Given records:
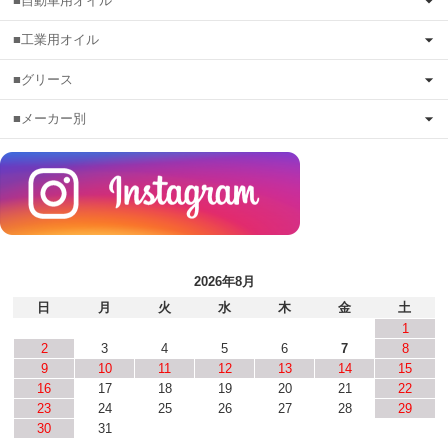
■自動車用オイル
■工業用オイル
■グリース
■メーカー別
2026年8月
日
月
火
水
木
金
土
1
2
3
4
5
6
7
8
9
10
11
12
13
14
15
16
17
18
19
20
21
22
23
24
25
26
27
28
29
30
31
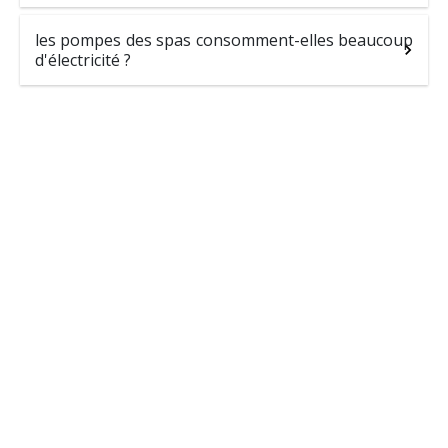
les pompes des spas consomment-elles beaucoup
d'électricité ?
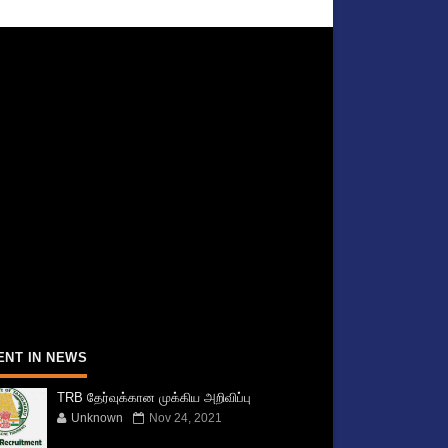
ENT IN NEWS
TRB தேர்வுக்கான முக்கிய அறிவிப்பு
Unknown
Nov 24, 2021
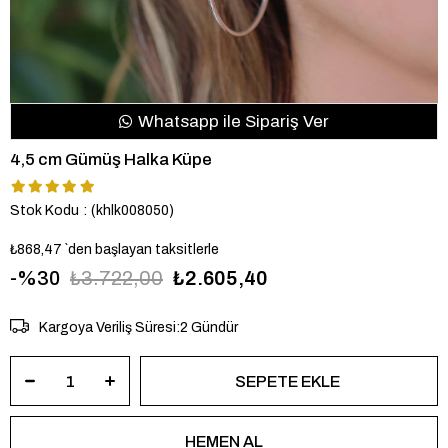
Whatsapp ile Sipariş Ver
4,5 cm Gümüş Halka Küpe
Stok Kodu
(khlk008050)
₺868,47
`den başlayan taksitlerle
30
₺3.722,00
₺2.605,40
Kargoya Veriliş Süresi
:
2 Gündür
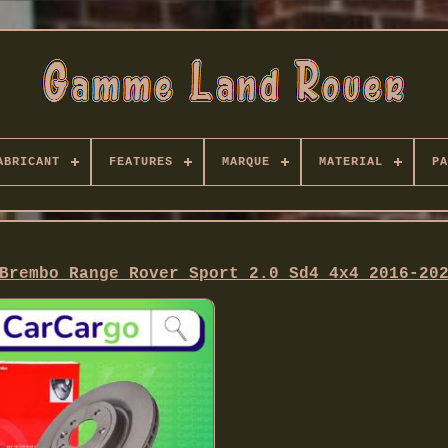
ABRICANT
FEATURES
MARQUE
MATERIAL
PA
Brembo Range Rover Sport 2.0 Sd4 4x4 2016-20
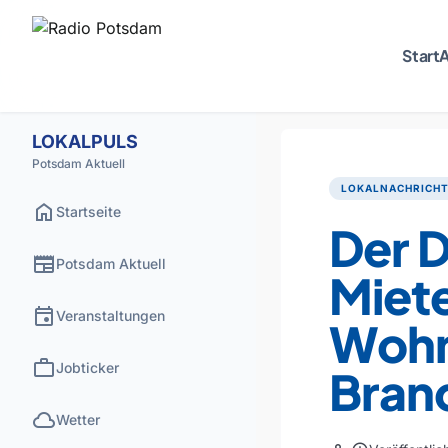
Start
A
LOKALPULS
Potsdam Aktuell
LOKALNACHRICH
home
Startseite
Der 
newspaper
Potsdam Aktuell
Miete
event
Veranstaltungen
Wohn
work
Jobticker
Brand
cloud
Wetter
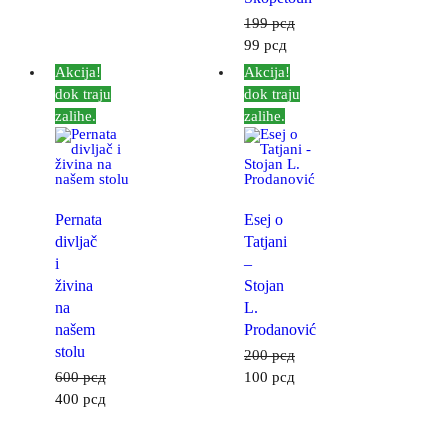
199
рсд
99
рсд
Akcija!
Akcija!
dok traju
dok traju
zalihe.
zalihe.
Pernata
Esej o
divljač
Tatjani
i
–
živina
Stojan
na
L.
našem
Prodanović
stolu
200
рсд
600
рсд
100
рсд
400
рсд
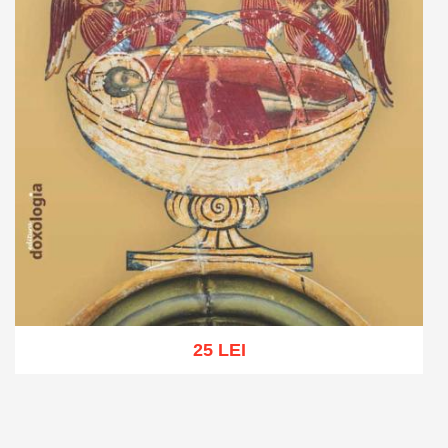
25 LEI
Adaugă în coș
Wishlist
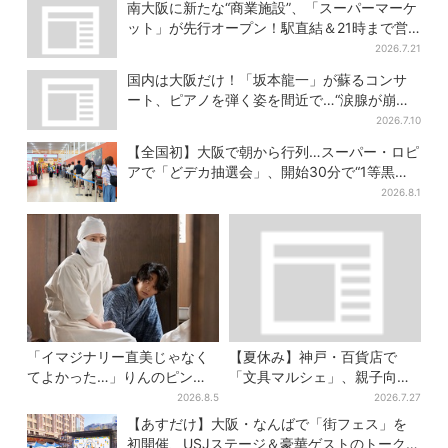
選
ュタイムも！2日間だけ
南大阪に新たな“商業施設”、「スーパーマーケ
ット」が先行オープン！駅直結＆21時まで営
業
2026.7.21
国内は大阪だけ！「坂本龍一」が蘇るコンサ
ート、ピアノを弾く姿を間近で…“涙腺が崩
壊”と絶賛の声
2026.7.10
【全国初】大阪で朝から行列…スーパー・ロピ
アで「どデカ抽選会」、開始30分で“1等黒毛
和牛”の当選も
2026.8.1
「イマジナリー直美じゃなく
【夏休み】神戸・百貨店で
てよかった…」りんのピンチ
「文具マルシェ」、親子向け
に駆けつける直美、ベストな
工作は自由研究にも！入場無
2026.8.5
2026.7.27
タイミングに視聴者歓喜
料で
【あすだけ】大阪・なんばで「街フェス」を
初開催、USJステージ＆豪華ゲストのトークシ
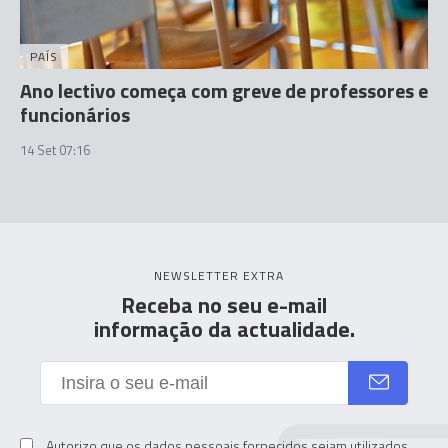
PAÍS
Ano lectivo começa com greve de professores e
funcionários
14 Set 07:16
NEWSLETTER EXTRA
Receba no seu e-mail
informação da actualidade.
Autorizo que os dados pessoais fornecidos sejam utilizados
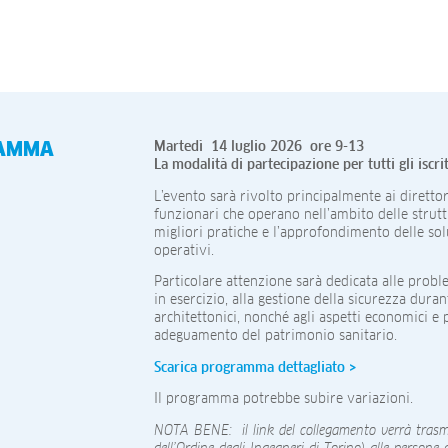
AMMA
Martedì 14 luglio 2026 ore 9-13
La modalità di partecipazione per tutti gli isc
L’evento sarà rivolto principalmente ai direttori 
funzionari che operano nell’ambito delle struttu
migliori pratiche e l’approfondimento delle solu
operativi.
Particolare attenzione sarà dedicata alle probl
in esercizio, alla gestione della sicurezza durante
architettonici, nonché agli aspetti economici 
adeguamento del patrimonio sanitario.
Scarica programma dettagliato >
Il programma potrebbe subire variazioni.
NOTA BENE: il link del collegamento verrà trasme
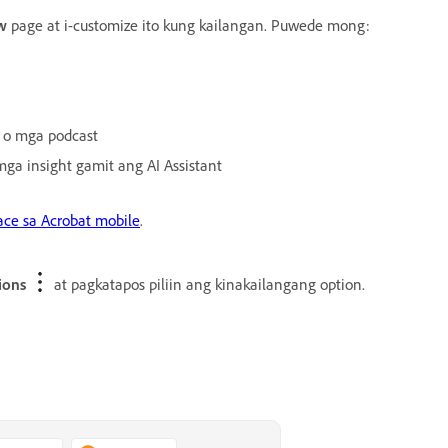
w
page at i-customize ito kung kailangan. Puwede mong:
, o mga podcast
a insight gamit ang AI Assistant
ce sa Acrobat mobile
.
ions
at pagkatapos piliin ang kinakailangang option.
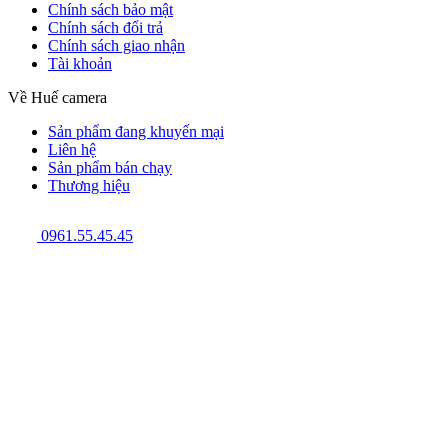
Chính sách bảo mật
Chính sách đổi trả
Chính sách giao nhận
Tài khoản
Về Huế camera
Sản phẩm đang khuyến mại
Liên hệ
Sản phẩm bán chạy
Thương hiệu
0961.55.45.45
GPĐKKD: 3301123843 do Sở Kế hoạch và Đầu tư cấp ngày
08/12/2009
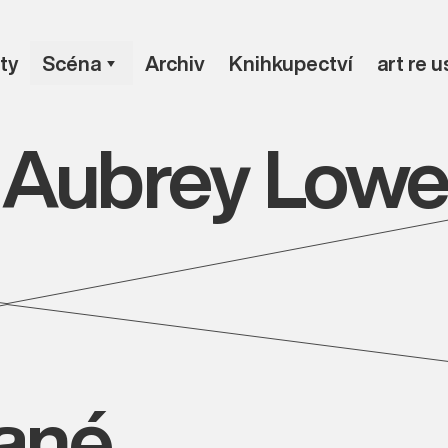
ty
Scéna
Archiv
Knihkupectví
art re 
i Aubrey Low
vané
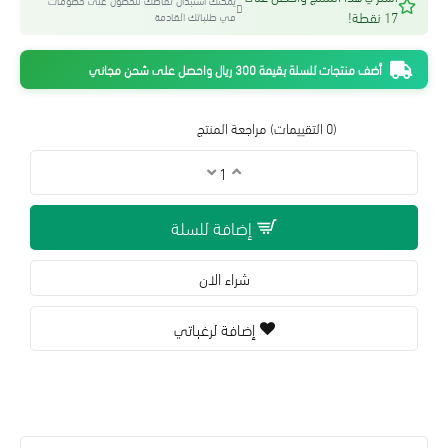
يمكنك استبدال نقاطك للحصول على خصومات
17 نقطة!
في طلباتك القادمة
أضف منتجات للسلة بقيمة 300 ريال واحصل على شحن مجاني
(0 التقييمات)
مراجعة المنتج
إضافة للسلة
شراء الان
إضافة لرغباتي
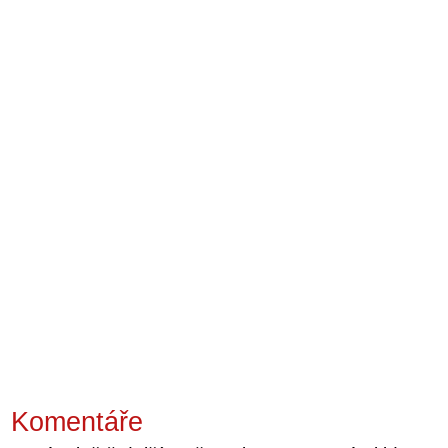
Komentáře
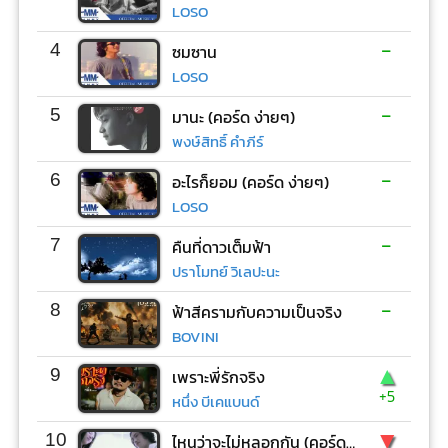
LOSO
-
4
ซมซาน
LOSO
-
5
มานะ (คอร์ด ง่ายๆ)
พงษ์สิทธิ์ คำภีร์
-
6
อะไรก็ยอม (คอร์ด ง่ายๆ)
LOSO
-
7
คืนที่ดาวเต็มฟ้า
ปราโมทย์ วิเลปะนะ
-
8
ฟ้าสีครามกับความเป็นจริง
BOVINI
▲
9
เพราะพี่รักจริง
+5
หนึ่ง บีเคแบนด์
▼
10
ไหนว่าจะไม่หลอกกัน (คอร์ด ง่ายๆ)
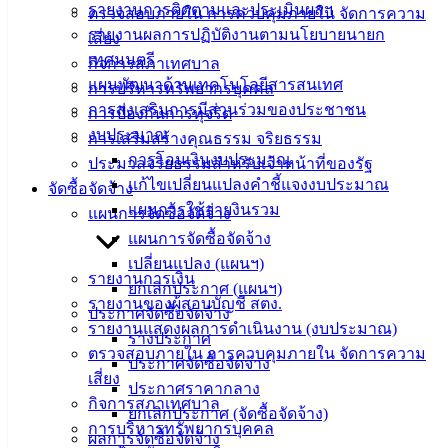
รายงานการติดตามและประเมินผลฯ
ตรวจสอบภายใน การควบคุมภายใน จัดการความ
น่ารู้
รายงานผลการปฏิบัติงานตามนโยบายนายก
เสี่ยง
ศุนย์
เทศมนตรี
กิจการสภาเทศบาล
ข้อมูล
แผนพัฒนาด้านเทคโนโลยีสารสนเทศ
การบริหารทรัพยากรบุคคล
ข่าวสาร
การส่งเสริมการมีส่วนร่วมของประชาชน
การป้องกันการทุจริต
อิเล็กทรอนิกส์
งบประมาณ
การเสริมสร้างคุณธรรม จริยธรรม
องค์
การโอนเงินงบประมาณ
ประมวลจริยธรรมสำหรับเจ้าหน้าที่ของรัฐ
ความรู้
แก้ไขเปลี่ยนแปลงคำชี้แจงงบประมาณ
(Knowledge
จัดซื้อจัดจ้าง
Management)
แผนการใช้จ่ายงินรวม
แผนการจัดซื้อจัดจ้าง
แผนการจัดซื้อจัดจ้าง
ติดต่อ
เปลี่ยนแปลง (แผนฯ)
รายงานการเงิน
ยกเลิกประกาศ (แผนฯ)
เทศบาล
รายงานของผู้สอบบัญชี สตง.
ประกาศจัดซื้อจัดจ้าง
รายงานแสดงผลการดำเนินงาน (งบประมาณ)
ร่างประกาศ
สายตรง
ตรวจสอบภายใน การควบคุมภายใน จัดการความ
ประกาศจัดซื้อจัดจ้าง
นายก
เสี่ยง
ประกาศราคากลาง
ประวัติ
กิจการสภาเทศบาล
ยกเลิกประกาศ (จัดซื้อจัดจ้าง)
เทศบาล
การบริหารทรัพยากรบุคคล
ผลการจัดซื้อจัดจ้าง
ผู้บริหาร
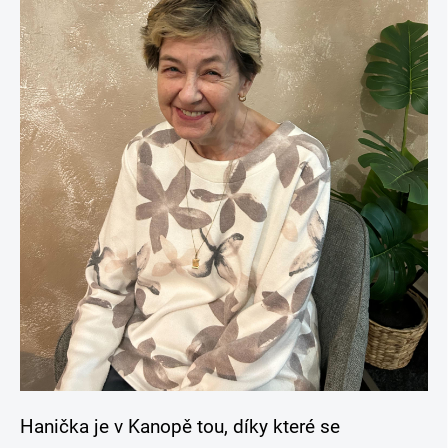
Hanička je v Kanopě tou, díky které se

About this exercise:
Within the data, how many lines hold "Chính"? Respond with only the number.

Solution below:
3